If I were a wordsmith..

Dear Dreamers, 

If you know me, and I reckon you do by now, you know that-
 I like brick buildings, I love stone buildings.
 I like cobbled streets, I love cobbled alleys.
 I like coffee, I love a café on a cobbled street by a stone building across an alley ending in a whitewashed building with a metal balcony railing.
So imagine my surprise when I saw this.

And then this...





Really its quite unfair that one place gets all of this. This may very well be the architectural equivalent of  Aishwarya Rai or Miranda Kerr . I know nature and mountains makes some of you feel like this. …(now you get it). But the joy of walking around and touching these sights and all secrets and history they hold, makes me positively gleeful.  What Jane Austen heroine had pulled up in a horse drawn carriage here? What WWII spy had used this telephone booth to deliver a coded message? What part of Churchill’s formidable life had passed through here? And I could go on and on..                                                                               

Oxford College Quadrangle






If London was enough to make me weak in the knees, wait  till I meet Oxford and Cotswolds. We took a day trip to from London- touching Stonehenge, Oxford and Cotswolds.
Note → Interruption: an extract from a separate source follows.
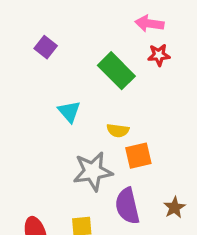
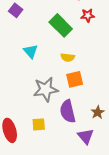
yellow semicircle: (118, 130) -> (68, 57), moved

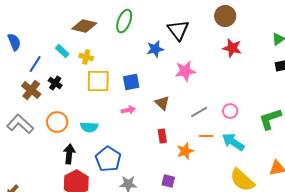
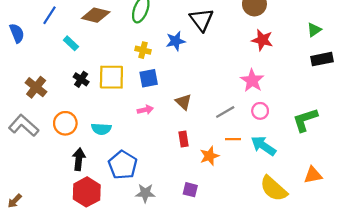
yellow cross: (86, 57) -> (143, 50), moved
blue line: (35, 64) -> (50, 15), moved
pink star: (185, 71) -> (252, 80), moved, turned -30
black cross: (55, 83) -> (81, 79), moved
And while
 I admit I was slightly underwhelmed by Stonehenge, (apparently I’m not interested in stones unless used to make buildings or cobbled into streets). We made it to Oxford with a strict timeline of an hour to spend there. (I can go on and on about the streets and the buildings, but I’d still like an audience by the end of this post). So we did a quick walk through the campus, around the lazy strollers and the bikers going through town, feeling the rare air of the oxford IQ and the Oxford University Press and the sudden surprising beam of light on the green grass overlooking the college quadrangle. As we pull out of Oxford, we are a little skeptical about going to Cotswolds. We are losing sunlight and still have a better part of an hour to drive too, and really after taking in everything we have today, what else can really amaze us? But we keep calm and course along.
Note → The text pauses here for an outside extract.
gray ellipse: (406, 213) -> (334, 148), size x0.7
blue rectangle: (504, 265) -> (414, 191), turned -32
Cotswold is about a 45 minute drive from Oxford, and we get there soon enough. It’s a cluster of villages built on the rolling hills of Cotswold, with houses build from the Cotswold stone. I’m not sure where they get their name from, but I can tell they are keeping their options open.  We drive through the villages aiming to land at Bibury, one of the hamlets- ( I’m not sure it’s really a hamlet, but I’m on a Victorian roll here, so cut me some slack) and then loop out of there.
If you know the Dalvi girls, you know that quiet and speechless are not words used to describe us often/ ever. But for once the car was quiet. The long winding road, the green spring leaves adorning the path like a caress and the evening light breaking though the branches. 
Now, Hansel and Gretel makes sense. Little Red riding hood makes sense. Even Goldilocks makes sense. Every single story you grew up listening to- the stone houses, the wooden gate, the thick chimney, the ‘ just the right amount of overgrown garden, the purple wildflowers, the little stream. They are all right there, tucked away into their little corner of this world, unbeknown to most of us.




My mother, on her travels through Great Britain and Scotland, famously said, “Anybody who is born around this greenery and rolling hills and meadows would become a Wordsworth or a Tennyson” .  I don’t know if they would become one, but they would certainly like to try.


Cheers
S

p.s. I checked- Cotswolds gets it’s name from the stone.